A cool tunnel we passed through.
The streets we walked along in this area seemed much more familiar to me than most of where we've been.  It was a smaller town rather than a big city, so all the sidewalks were just a couple feet across, and the roads were narrow with cars driving very close by.  It definitely reminded me of Izumichuo from last summer.  Just more people.

Amish in Japan?  Or just some Japanese person selling old-style western food?
There was a wedding going on at the shrine when we arrived.  Another one was about to start when we left.  Shinto-style weddings are less popular than Christian-style (girls like to wear the big fluffy white dresses, it seems), but this is a famous shrine, so it probably gets a lot of people for weddings here.

You can see some of the wedding party in the suits and kimono on the right.

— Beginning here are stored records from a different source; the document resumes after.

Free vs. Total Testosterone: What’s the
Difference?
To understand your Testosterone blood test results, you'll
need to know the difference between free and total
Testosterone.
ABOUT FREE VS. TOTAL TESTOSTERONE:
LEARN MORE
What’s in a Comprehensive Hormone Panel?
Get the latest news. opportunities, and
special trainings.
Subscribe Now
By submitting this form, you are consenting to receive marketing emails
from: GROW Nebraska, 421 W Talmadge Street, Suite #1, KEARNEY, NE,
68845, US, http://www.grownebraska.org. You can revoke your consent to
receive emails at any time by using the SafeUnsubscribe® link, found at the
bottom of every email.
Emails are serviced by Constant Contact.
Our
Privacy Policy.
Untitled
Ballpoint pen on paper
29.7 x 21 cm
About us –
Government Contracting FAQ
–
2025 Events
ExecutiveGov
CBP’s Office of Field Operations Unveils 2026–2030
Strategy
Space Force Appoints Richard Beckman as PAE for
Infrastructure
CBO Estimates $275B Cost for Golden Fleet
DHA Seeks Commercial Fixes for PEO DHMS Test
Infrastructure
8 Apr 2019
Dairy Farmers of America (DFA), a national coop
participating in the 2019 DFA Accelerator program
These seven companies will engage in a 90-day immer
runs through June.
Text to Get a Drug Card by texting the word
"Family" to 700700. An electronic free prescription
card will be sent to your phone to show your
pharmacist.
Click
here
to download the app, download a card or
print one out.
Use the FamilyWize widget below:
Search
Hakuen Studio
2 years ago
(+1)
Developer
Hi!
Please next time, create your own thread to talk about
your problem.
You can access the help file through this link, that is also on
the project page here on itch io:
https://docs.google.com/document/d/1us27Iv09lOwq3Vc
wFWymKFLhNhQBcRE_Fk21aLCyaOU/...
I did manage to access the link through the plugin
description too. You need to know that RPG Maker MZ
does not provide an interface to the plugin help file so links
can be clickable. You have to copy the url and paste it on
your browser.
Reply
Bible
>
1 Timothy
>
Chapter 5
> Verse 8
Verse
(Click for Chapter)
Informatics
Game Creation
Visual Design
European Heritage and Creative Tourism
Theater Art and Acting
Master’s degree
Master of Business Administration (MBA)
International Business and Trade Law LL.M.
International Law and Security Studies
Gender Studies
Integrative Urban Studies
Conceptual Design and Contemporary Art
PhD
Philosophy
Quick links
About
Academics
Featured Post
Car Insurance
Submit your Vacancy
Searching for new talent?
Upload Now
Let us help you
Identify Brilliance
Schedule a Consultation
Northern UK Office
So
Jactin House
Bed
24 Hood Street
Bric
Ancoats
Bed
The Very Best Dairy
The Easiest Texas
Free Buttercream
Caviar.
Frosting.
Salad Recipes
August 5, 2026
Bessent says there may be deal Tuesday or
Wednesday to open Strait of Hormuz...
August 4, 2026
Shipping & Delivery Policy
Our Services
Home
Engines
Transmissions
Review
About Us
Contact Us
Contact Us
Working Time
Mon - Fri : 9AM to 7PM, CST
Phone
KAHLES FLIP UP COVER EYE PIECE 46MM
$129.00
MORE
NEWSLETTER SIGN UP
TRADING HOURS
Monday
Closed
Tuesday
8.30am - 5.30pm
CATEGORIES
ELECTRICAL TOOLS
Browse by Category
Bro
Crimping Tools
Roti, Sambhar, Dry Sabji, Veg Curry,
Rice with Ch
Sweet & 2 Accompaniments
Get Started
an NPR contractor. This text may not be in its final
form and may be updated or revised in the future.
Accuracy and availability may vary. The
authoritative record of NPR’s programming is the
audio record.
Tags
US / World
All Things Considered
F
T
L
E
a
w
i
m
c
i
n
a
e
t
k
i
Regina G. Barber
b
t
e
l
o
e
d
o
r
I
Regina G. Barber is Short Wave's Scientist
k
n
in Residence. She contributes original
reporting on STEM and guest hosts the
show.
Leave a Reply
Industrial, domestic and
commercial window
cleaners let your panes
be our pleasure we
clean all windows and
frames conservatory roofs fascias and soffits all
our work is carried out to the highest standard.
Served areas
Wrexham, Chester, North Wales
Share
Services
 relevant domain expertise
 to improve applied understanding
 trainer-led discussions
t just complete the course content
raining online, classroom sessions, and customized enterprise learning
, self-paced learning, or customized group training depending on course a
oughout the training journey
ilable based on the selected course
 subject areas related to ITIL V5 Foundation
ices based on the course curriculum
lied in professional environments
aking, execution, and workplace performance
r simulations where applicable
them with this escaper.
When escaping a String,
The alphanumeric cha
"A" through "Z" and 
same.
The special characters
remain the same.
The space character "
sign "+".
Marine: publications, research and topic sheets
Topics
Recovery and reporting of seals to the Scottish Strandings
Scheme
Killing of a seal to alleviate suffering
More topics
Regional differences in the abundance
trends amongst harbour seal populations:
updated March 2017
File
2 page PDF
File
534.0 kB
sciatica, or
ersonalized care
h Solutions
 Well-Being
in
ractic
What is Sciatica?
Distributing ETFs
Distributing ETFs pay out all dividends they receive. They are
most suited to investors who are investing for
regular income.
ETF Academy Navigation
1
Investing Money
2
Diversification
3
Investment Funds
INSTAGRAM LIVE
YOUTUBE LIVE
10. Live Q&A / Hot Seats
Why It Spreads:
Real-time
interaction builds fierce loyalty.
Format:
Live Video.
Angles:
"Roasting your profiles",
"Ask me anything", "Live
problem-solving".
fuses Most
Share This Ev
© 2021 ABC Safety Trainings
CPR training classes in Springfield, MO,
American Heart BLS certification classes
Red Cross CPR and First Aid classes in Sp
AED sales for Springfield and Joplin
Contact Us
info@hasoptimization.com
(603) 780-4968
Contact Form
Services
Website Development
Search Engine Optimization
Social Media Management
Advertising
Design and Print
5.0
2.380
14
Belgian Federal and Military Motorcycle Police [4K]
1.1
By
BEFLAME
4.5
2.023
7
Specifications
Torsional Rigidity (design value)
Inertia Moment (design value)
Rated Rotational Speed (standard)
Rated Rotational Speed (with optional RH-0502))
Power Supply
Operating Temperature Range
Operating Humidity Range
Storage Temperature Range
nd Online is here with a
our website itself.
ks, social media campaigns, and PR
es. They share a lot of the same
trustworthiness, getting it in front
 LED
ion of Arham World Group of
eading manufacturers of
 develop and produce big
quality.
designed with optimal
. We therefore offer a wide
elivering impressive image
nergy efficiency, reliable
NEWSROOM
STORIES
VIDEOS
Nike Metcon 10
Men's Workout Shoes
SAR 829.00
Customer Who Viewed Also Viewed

This tree stump was once a sacred tree, over 1000 years old.  It fell a few years ago, I think in 2010, due to the wind, making national news.
We also wandered around some shops, then went back to the hotel and had dinner at a family restaurant.  Everyone kind of split up after that, some going off to eat sushi, some shopping, some drinking (that may still be happening now).  We leave the hotel tomorrow, so after going around town some, I'm back and mostly packed up again.

One of our chaperones is sick with influenza.  She was sent to the hospital a couple of days ago.  One of the Japanese guides we've had from the beginning is also sick at the hospital, but we don't know with what.  They've made us start taking our temperatures every day to identify if anyone's getting sick, but no one else is having problems so far.  I've been pretty careful, I think, and using hand sanitizer and such, along with some immune system booster medicine I brought.  I think everyone else will be fine.

I'm not going to be able to post again until I'm back in the U.S. on Thursday.  I could respond to comments/e-mail when I get up tomorrow morning, though, maybe.  See you later.